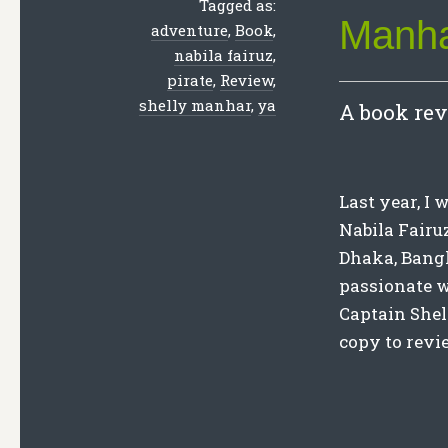
Tagged as:
Manh
adventure
,
Book
,
nabila fairuz
,
pirate
,
Review
,
shelly manhar
,
ya
A book rev
Last year, I
Nabila Fairu
Dhaka, Bangl
passionate wr
Captain She
copy to revie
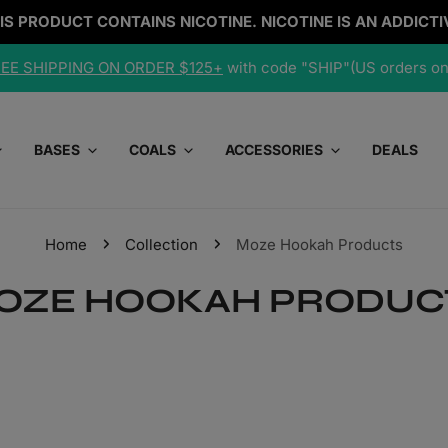
IS PRODUCT CONTAINS NICOTINE. NICOTINE IS AN ADDICTI
EE SHIPPING ON ORDER $125+
with code "SHIP"(US orders on
BASES
COALS
ACCESSORIES
DEALS
Home
Collection
Moze Hookah Products
OZE HOOKAH PRODUC
Tobacco/Nicotine Free
Cheap Hookahs (Under $150)
Cleaning Supplies
d
r
Blonde Leaf
Premium Hookahs ($150-$300)
Containers
Dark Leaf
Best Hookahs ($300+)
Foil
ored
s
Grommets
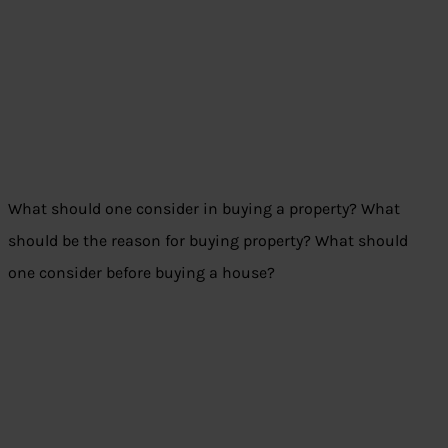
What should one consider in buying a property? What
should be the reason for buying property? What should
one consider before buying a house?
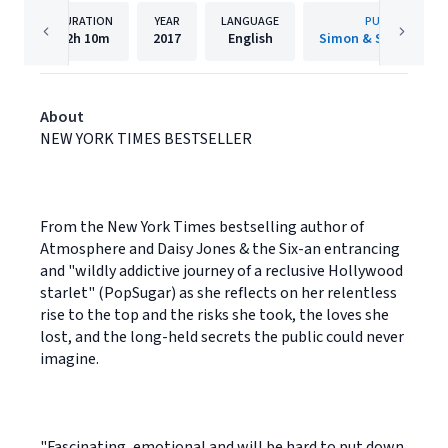
DURATION
YEAR
LANGUAGE
PUBLISHER
12h
10m
2017
English
Simon & Schuster A
About
NEW YORK TIMES BESTSELLER
From the New York Times bestselling author of
Atmosphere and Daisy Jones & the Six-an entrancing
and "wildly addictive journey of a reclusive Hollywood
starlet" (PopSugar) as she reflects on her relentless
rise to the top and the risks she took, the loves she
lost, and the long-held secrets the public could never
imagine.
"Fascinating, emotional and will be hard to put down.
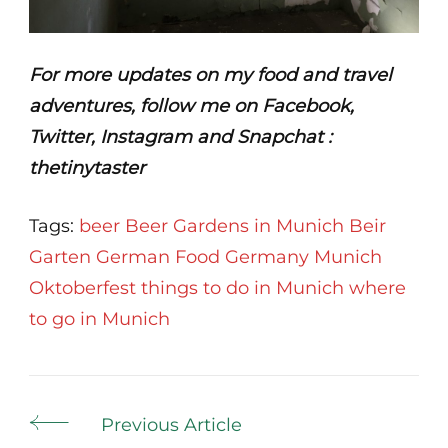
For more updates on my food and travel
adventures, follow me on Facebook,
Twitter, Instagram and Snapchat :
thetinytaster
Tags:
beer
Beer Gardens in Munich
Beir
Garten
German Food
Germany
Munich
Oktoberfest
things to do in Munich
where
to go in Munich
Post
Previous Article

------------------------------

- BRIEF: Search the material above for the word "Munich", and return each line that holds it.

- TASK ANSWER:
Beer Gardens in Munich
Munich
things to do in Munich
to go in Munich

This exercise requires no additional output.